次に、生活リズムを整えることも大切です。学生時代と違い、毎日同じ時間に出勤し、遅刻せず、体調管理をしながら働く必要があります。いきなり完璧な社会人になる必要はありませんが、睡眠、朝の準備、通勤経路、昼食、服装、持ち物を確認しておくだけで、初日の不安はかなり減ります。仕事の知識より、まずは生活の安定が先です。
- 労働条件通知書や雇用契約書を確認する
- 通勤経路と出発時間を実際に試す
- 必要書類、印鑑、口座、身分証をそろえる
- 困ったときの相談先をメモしておく
- 入社後に取りたい資格や学びたいことを一つ決める
入社前から難しい資格勉強を詰め込みすぎる必要はありません。それより、仕事でメモを取る習慣、わからないことを質問する姿勢、挨拶と返事を丁寧にすることを意識してください。若手に求められるのは、最初から完璧に仕事をこなすことではなく、教えられたことを吸収しようとする姿勢です。小さな準備を積み重ねておくと、入社後の緊張が少し軽くなります。

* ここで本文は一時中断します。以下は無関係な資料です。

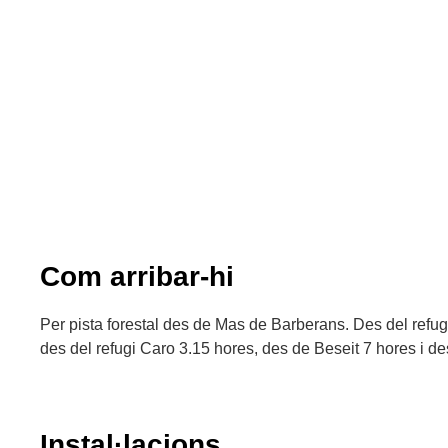
Com arribar-hi
Per pista forestal des de Mas de Barberans. Des del refug
des del refugi Caro 3.15 hores, des de Beseit 7 hores i d
Instal·lacions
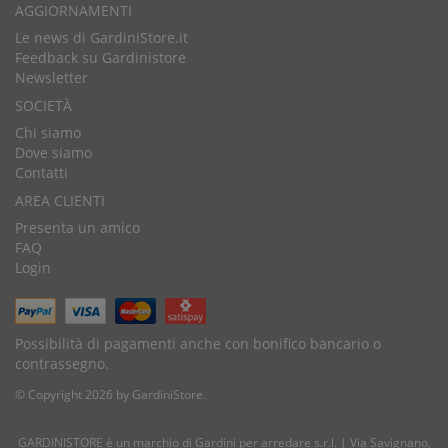
AGGIORNAMENTI
Le news di GardiniStore.it
Feedback su Gardinistore
Newsletter
SOCIETÀ
Chi siamo
Dove siamo
Contatti
AREA CLIENTI
Presenta un amico
FAQ
Login
Possibilità di pagamenti anche con bonifico bancario o
contrassegno.
© Copyright 2026 by GardiniStore.
GARDINISTORE è un marchio di
Gardini per arredare
s.r.l. | Via Savignano,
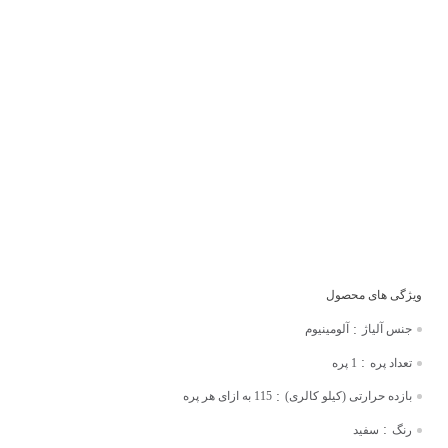
:
جنس آلیاژ
آلومینیوم
:
تعداد پره
1 پره
:
بازده حرارتی (کیلو کالری)
115 به ازای هر پره
:
رنگ
سفید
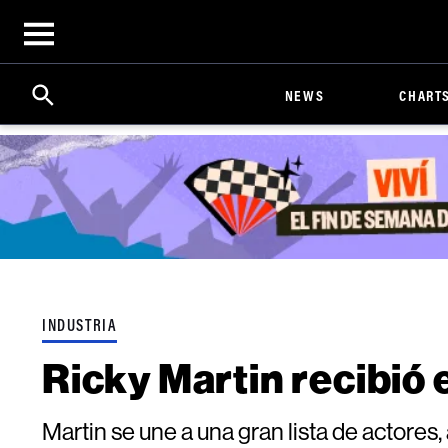
Open
menu
Search
Click
NEWS
CHART
to
Expand
Search
Input
INDUSTRIA
Ricky Martin recibió 
Martin se une a una gran lista de actores,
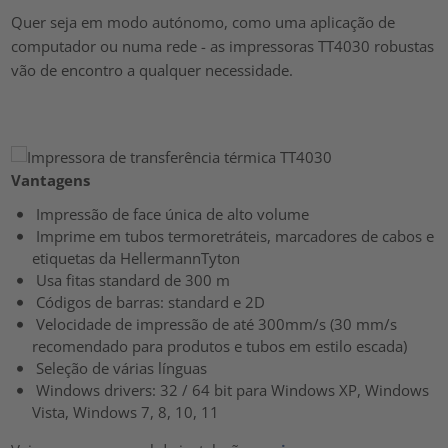
Quer seja em modo autónomo, como uma aplicação de
computador ou numa rede - as impressoras TT4030 robustas
vão de encontro a qualquer necessidade.
Vantagens
Impressão de face única de alto volume
Imprime em tubos termoretráteis, marcadores de cabos e
etiquetas da HellermannTyton
Usa fitas standard de 300 m
Códigos de barras: standard e 2D
Velocidade de impressão de até 300mm/s (30 mm/s
recomendado para produtos e tubos em estilo escada)
Seleção de várias línguas
Windows drivers: 32 / 64 bit para Windows XP, Windows
Vista, Windows 7, 8, 10, 11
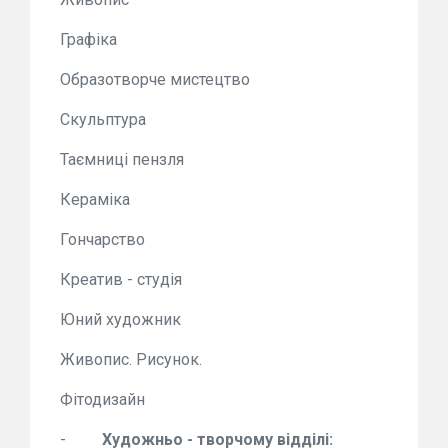
Графіка
Образотворче мистецтво
Скульптура
Таємниці пензля
Кераміка
Гончарство
Креатив - студія
Юний художник
Живопис. Рисунок.
Фітодизайн
-
Художньо - творчому відділі:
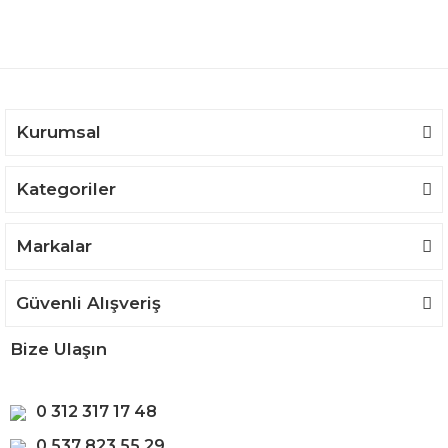
Ürün açıklamasında eksik bilgiler bulunuyor.
Ürün bilgilerinde hatalar bulunuyor.
Ürün fiyatı diğer sitelerden daha pahalı.
Bu ürüne benzer farklı alternatifler olmalı.
Kurumsal
Kategoriler
Gönder
Markalar
Güvenli Alışveriş
Bize Ulaşın
0 312 317 17 48
0 537 823 55 29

もう一つ、しんどくなったときの逃げ道も決めておきましょう。親、先生、友人、相談窓口など、誰に連絡するかを入社前に決めておくだけで、限界まで我慢するリスクを下げられます。真面目な人ほど一人で抱え込みやすいので、相談先は準備の一部です。
まとめ
高校卒業後に就職するメリットは、早く収入を得られること、実務経験を積めること、学費負担を抑えやすいことです。これは間違いなく強みです。ただし、就職すれば自動的に人生がうまくいくわけではありません。仕事内容や労働条件をよく見ずに決めると、早く社会に出た分だけ早く苦しくなることもあります。
大切なのは、進学と就職を優劣で比べないことです。大学で学びたいことがある人、資格が必要な職業を目指す人は進学が合うかもしれません。早く現場で経験を積みたい人、働きながら学びたい人、家庭やお金の事情で早く自立したい人は就職が合うかもしれません。どちらの道にもメリットとデメリットがあります。
- 高校卒業後に就職するのはもったいないですか?
目的があるなら、もったいないとは限りません。ただし、進学が必要な職業を目指す場合や、学びたい分野がはっきりしている場合は進学も検討した方がいいです。
- 高卒で入れる仕事は限られますか?
大卒条件の仕事はありますが、製造、販売、事務、介護、ITサポート、インフラ系など高卒から挑戦できる仕事もあります。研修や資格支援がある会社を選ぶことが重要です。
- 就職してから進学することはできますか?
できます。通信制大学、夜間、専門学校、資格スクールなど選択肢はあります。ただし時間とお金の調整が必要なので、働きながら学ぶ前提で計画を立てると安心です。
迷っているなら、まずは求人票を一つ選び、進学先を一つ選び、それぞれ3年後に何が増えるかを書き出してみてください。収入、経験、資格、人間関係、自由時間、借金、将来の選択肢。その比較をしたうえで選んだ道なら、周りと違っても自分の進路として納得しやすくなります。高校卒業後の就職は逃げではありません。自分の人生を自分で選ぶための、一つの現実的な選択肢です。